INSTRUCTIONS FOR THE TASK: Repeat the records below word for word and omit each image.

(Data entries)
......
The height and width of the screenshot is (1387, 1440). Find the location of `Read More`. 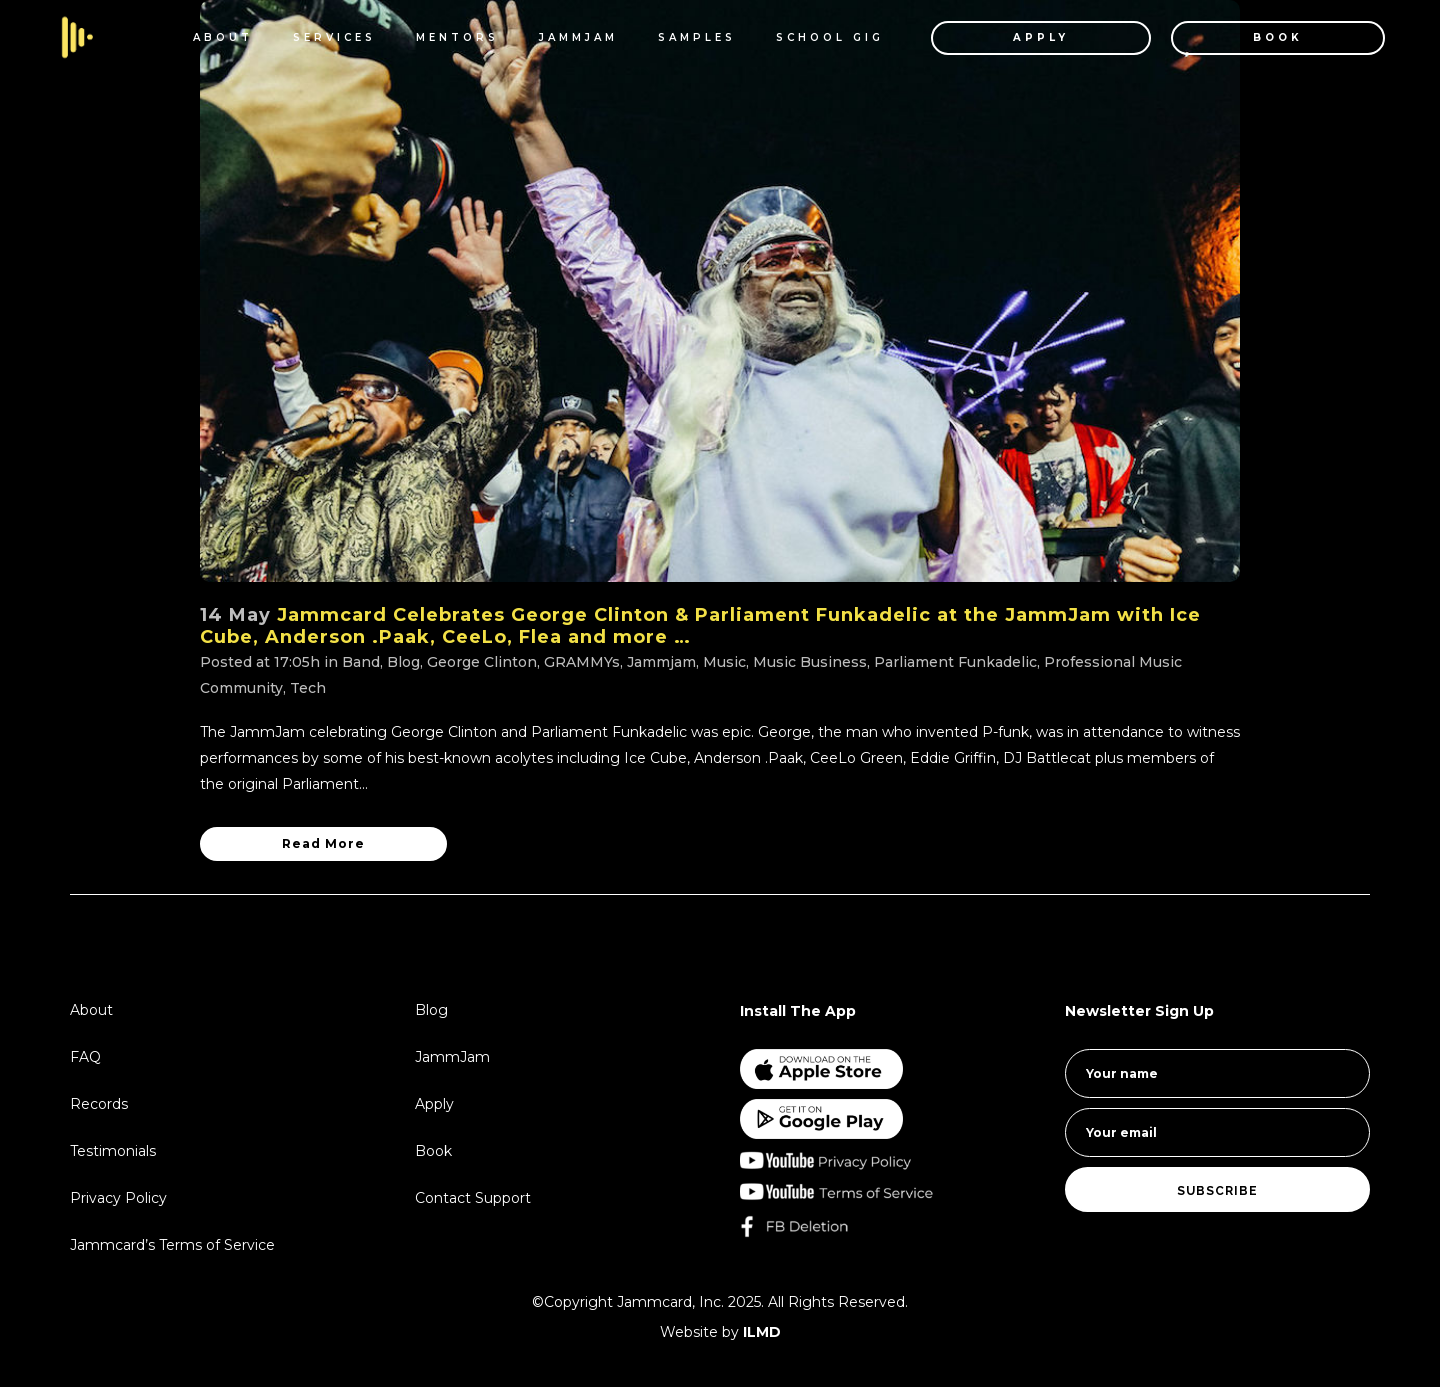

Read More is located at coordinates (323, 843).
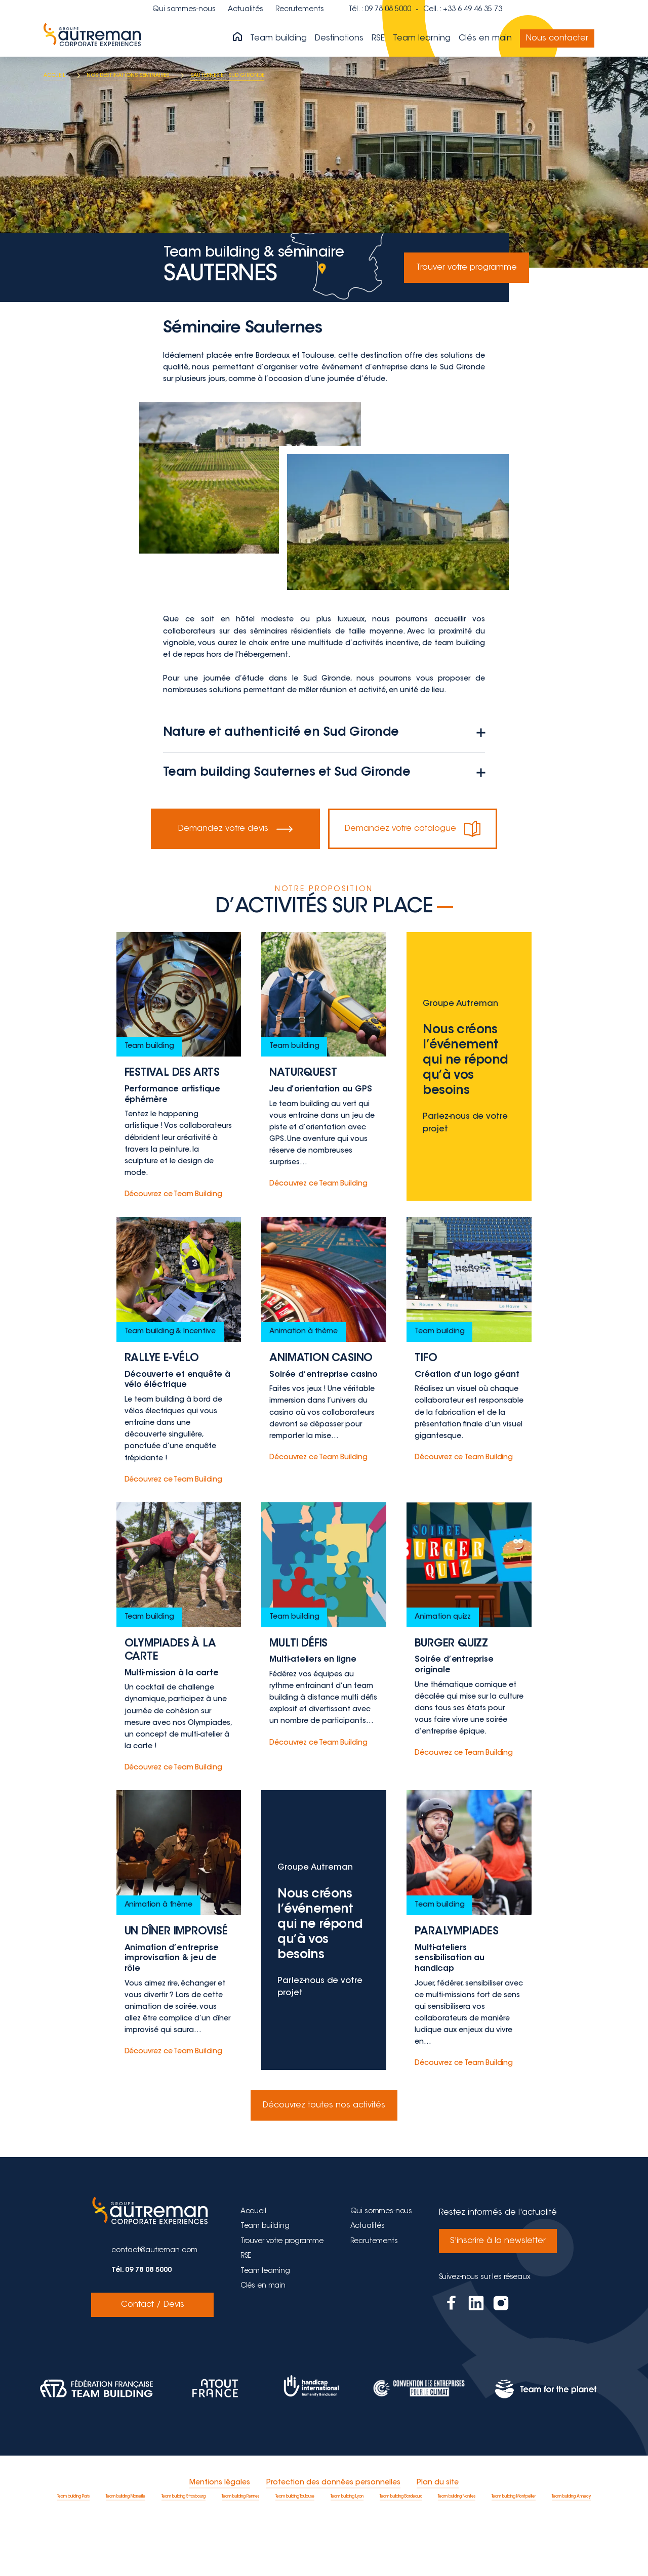  What do you see at coordinates (253, 2264) in the screenshot?
I see `Accueil` at bounding box center [253, 2264].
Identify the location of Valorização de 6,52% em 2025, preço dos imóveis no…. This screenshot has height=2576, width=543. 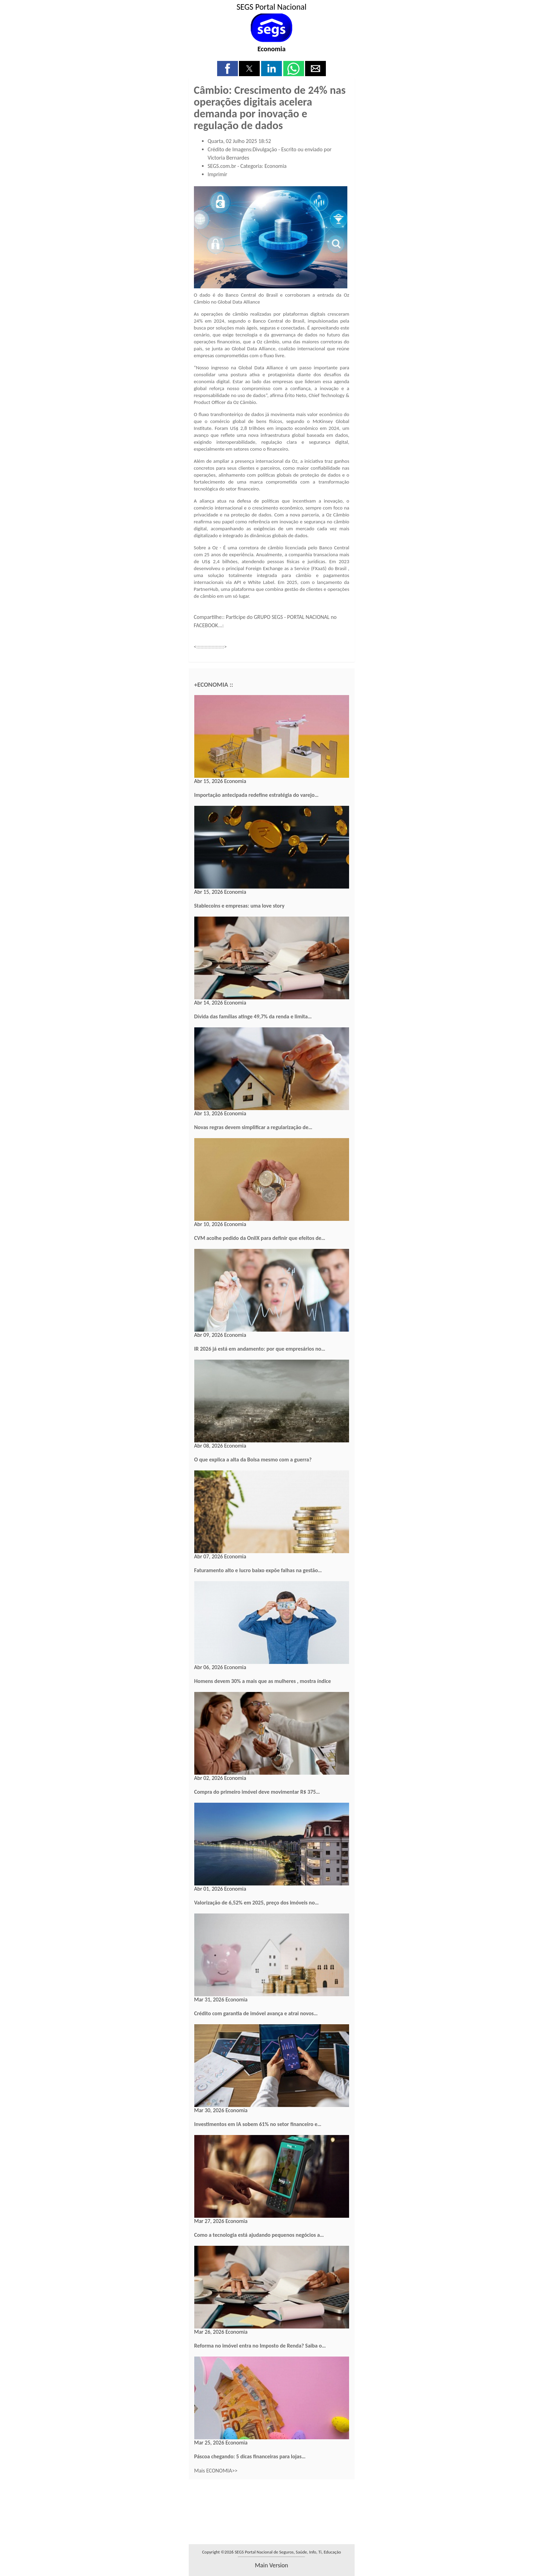
(256, 1902).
......
YOUR RESPONSE:
The height and width of the screenshot is (1387, 1440). Find the location of `Read More`. 

Read More is located at coordinates (323, 843).
  What do you see at coordinates (253, 2264) in the screenshot?
I see `Accueil` at bounding box center [253, 2264].
Identify the location of Valorização de 6,52% em 2025, preço dos imóveis no…. This screenshot has height=2576, width=543. 
(256, 1902).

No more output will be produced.